__Problem details__: Locate the line that contains "Institutional Analysis and" in the data that follows. Copy it and every subsequent line to the end, exactly, excluding pictures.

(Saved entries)
━━━━━━

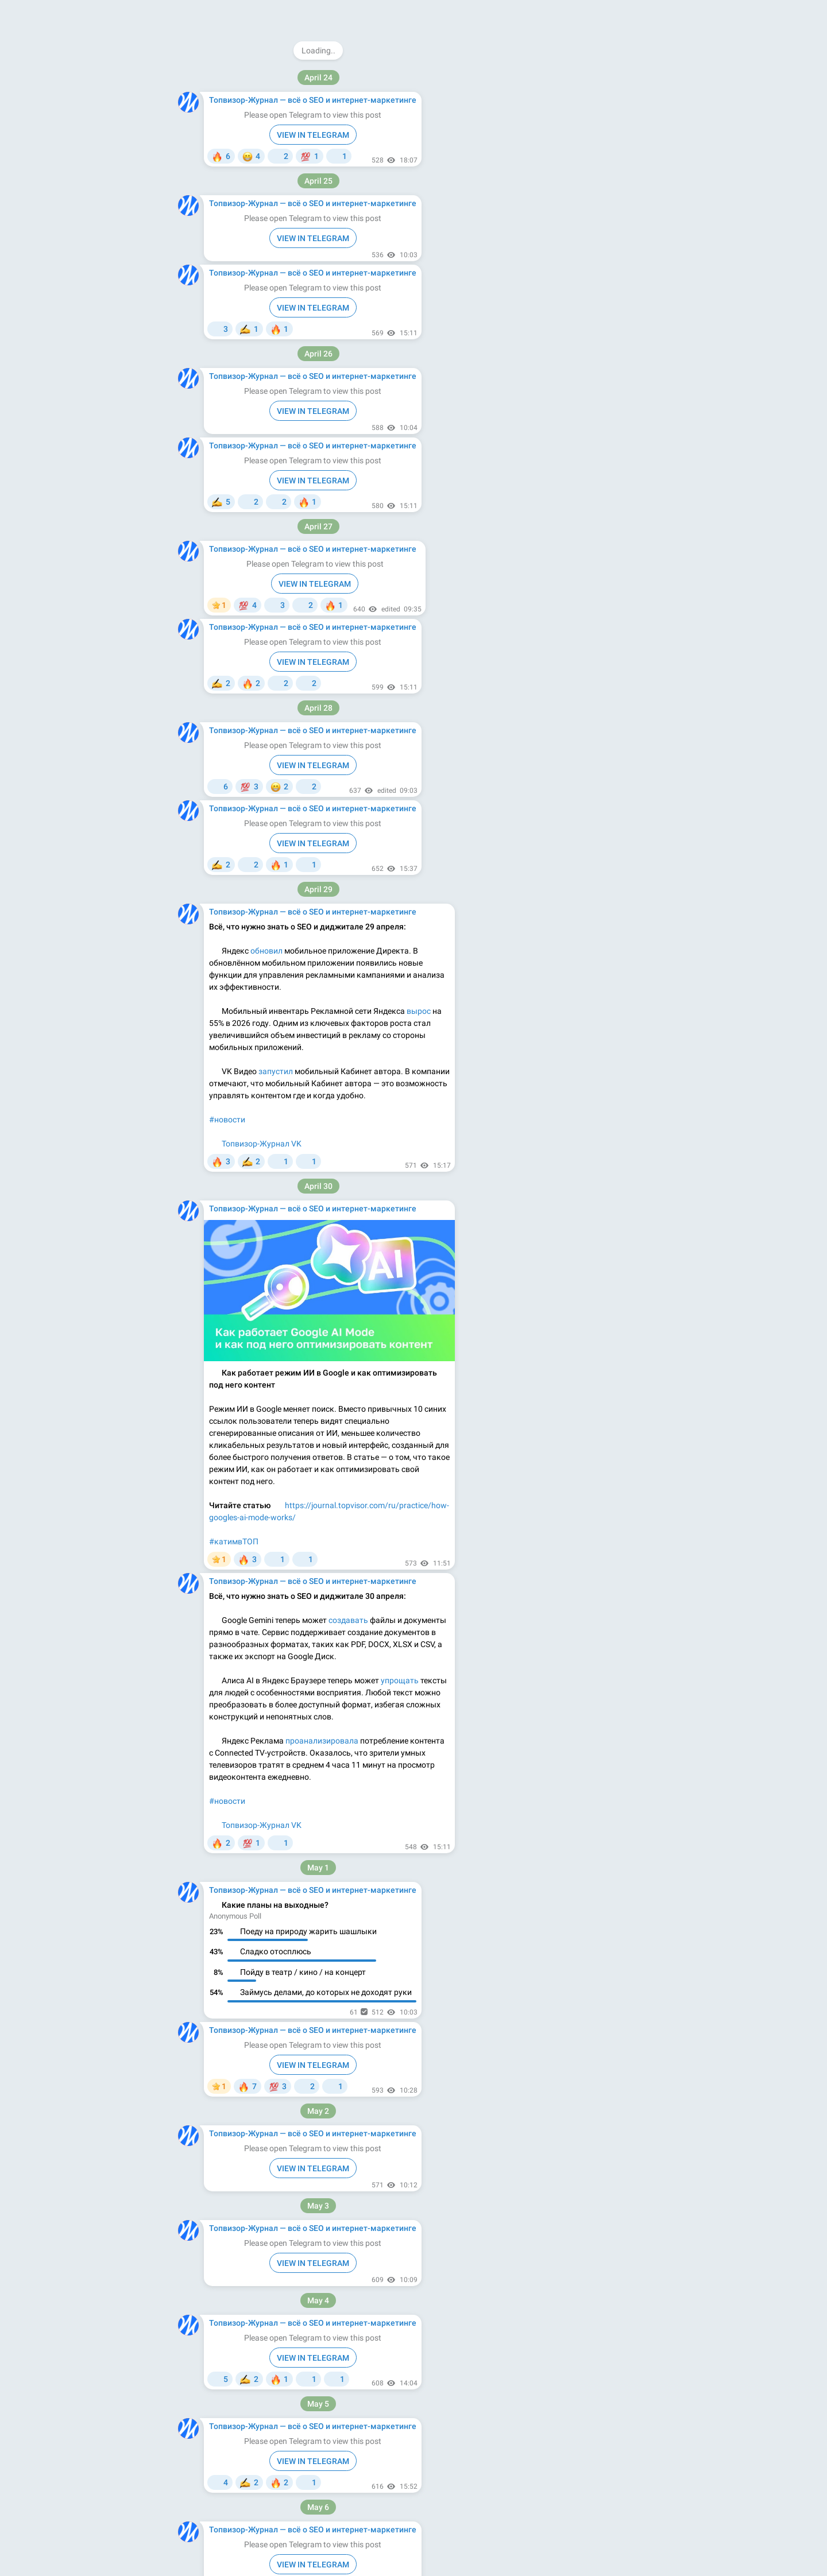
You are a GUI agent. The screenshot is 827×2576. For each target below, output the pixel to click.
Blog (541, 297)
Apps (568, 297)
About (513, 297)
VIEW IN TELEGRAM (313, 32)
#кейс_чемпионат (242, 473)
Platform (601, 297)
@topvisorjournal (558, 78)
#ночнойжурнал (239, 1833)
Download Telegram (559, 271)
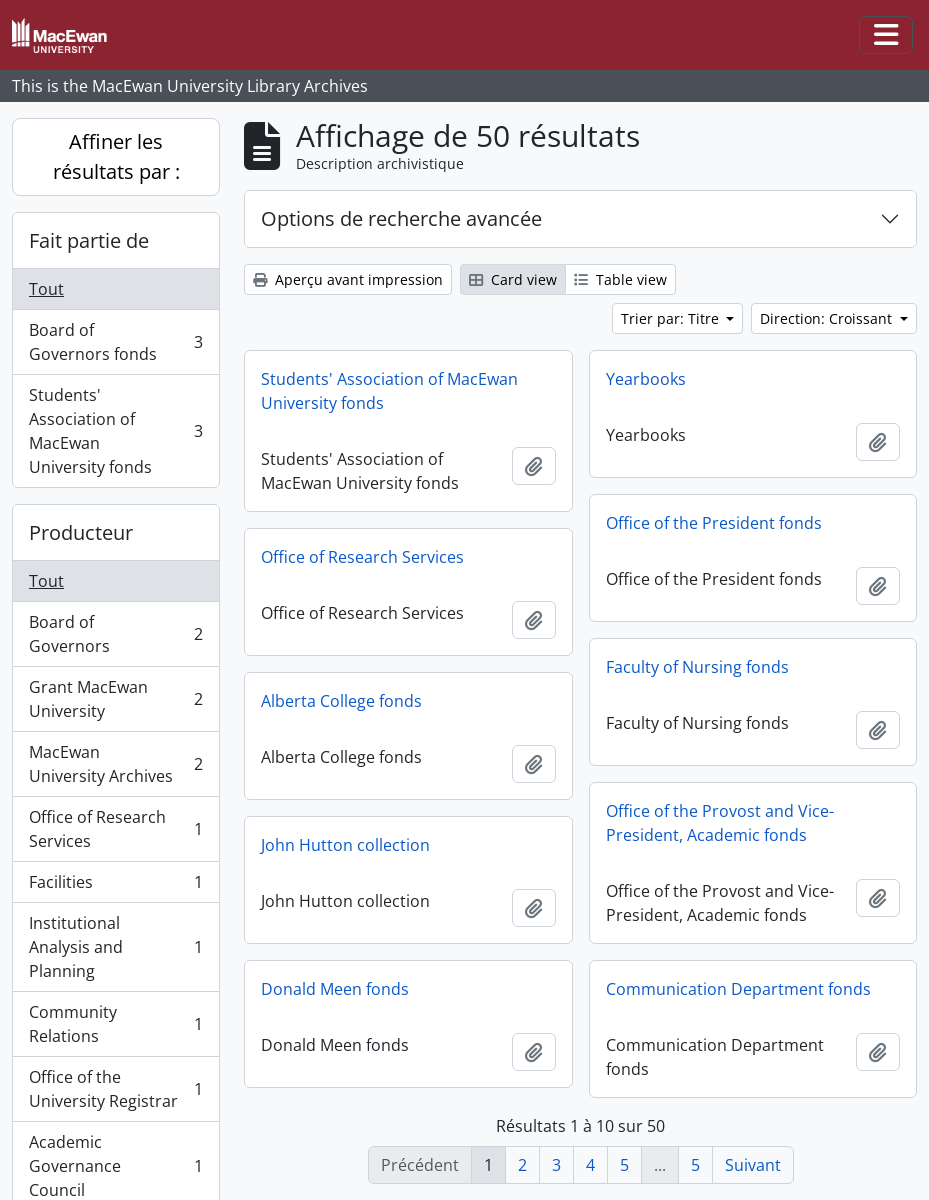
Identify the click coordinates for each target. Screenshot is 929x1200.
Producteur (81, 532)
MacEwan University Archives (115, 764)
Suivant (753, 1165)
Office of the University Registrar (115, 1089)
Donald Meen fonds (335, 989)
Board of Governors (115, 634)
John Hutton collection (345, 845)
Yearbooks (646, 379)
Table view (620, 279)
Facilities (115, 886)
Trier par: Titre (672, 318)
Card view (513, 279)
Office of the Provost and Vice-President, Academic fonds (720, 823)
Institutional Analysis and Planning (115, 947)
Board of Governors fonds (115, 342)
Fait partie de (89, 240)
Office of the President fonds (714, 523)
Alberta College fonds (341, 701)
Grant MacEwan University (115, 699)
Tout (46, 289)
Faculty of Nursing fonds (697, 667)
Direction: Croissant (828, 318)
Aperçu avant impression (348, 279)
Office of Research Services (115, 829)
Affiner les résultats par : (116, 156)
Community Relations (115, 1024)
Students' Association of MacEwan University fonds (115, 431)
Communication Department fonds (738, 989)
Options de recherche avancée (401, 218)
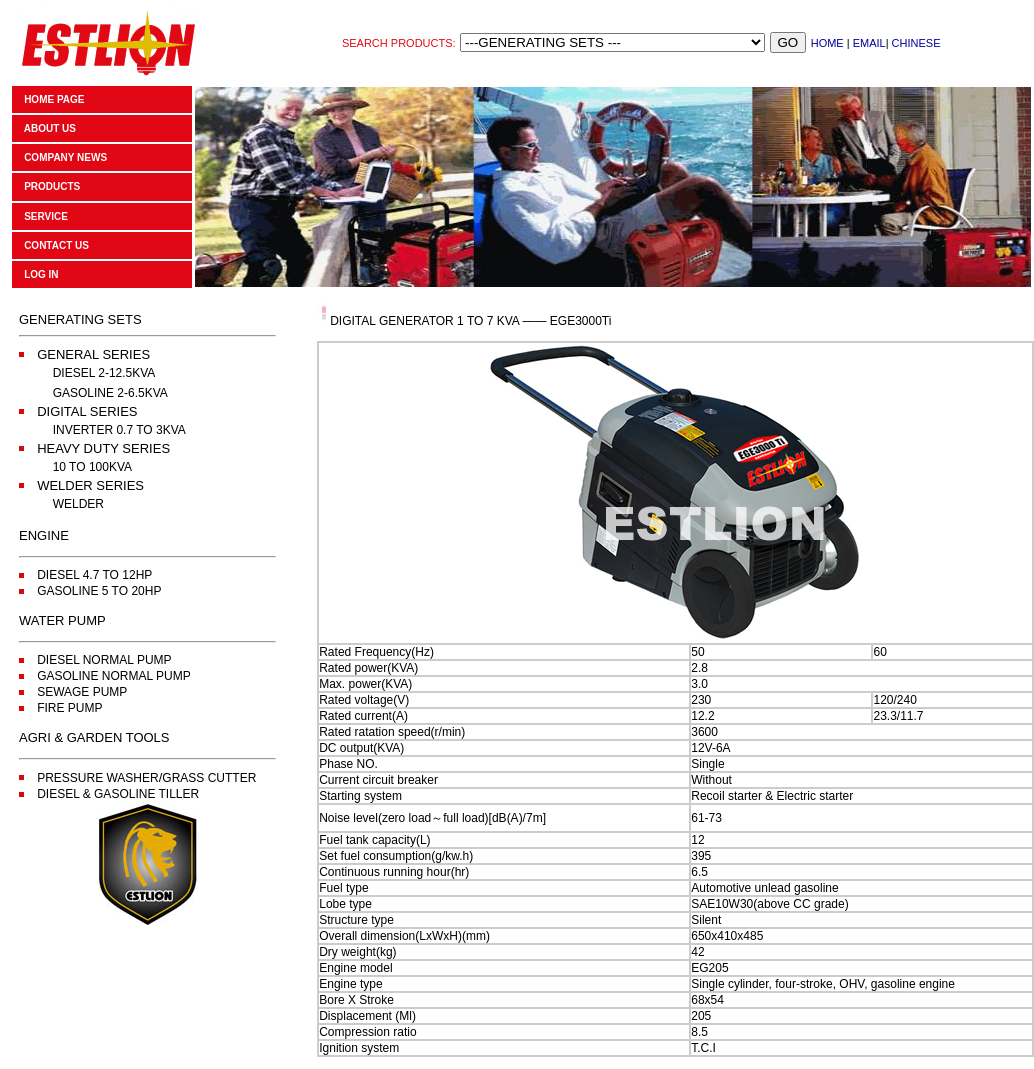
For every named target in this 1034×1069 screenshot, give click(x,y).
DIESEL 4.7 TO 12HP (94, 575)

━━━━━━

__Problem solution__:
Institutional Analysis and Planning (115, 947)
Board of Governors fonds (115, 342)
Fait partie de (89, 240)
Office of the President fonds (714, 523)
Alberta College fonds (341, 701)
Grant MacEwan University (115, 699)
Tout (46, 289)
Faculty of Nursing fonds (697, 667)
Direction: Croissant (828, 318)
Aperçu avant impression (348, 279)
Office of Research Services (115, 829)
Affiner les résultats par : (116, 156)
Community Relations (115, 1024)
Students' Association of MacEwan University fonds (115, 431)
Communication Department fonds (738, 989)
Options de recherche avancée (401, 218)
For every named target in this 1034×1069 screenshot, give click(x,y).
DIESEL 4.7 TO 12HP (94, 575)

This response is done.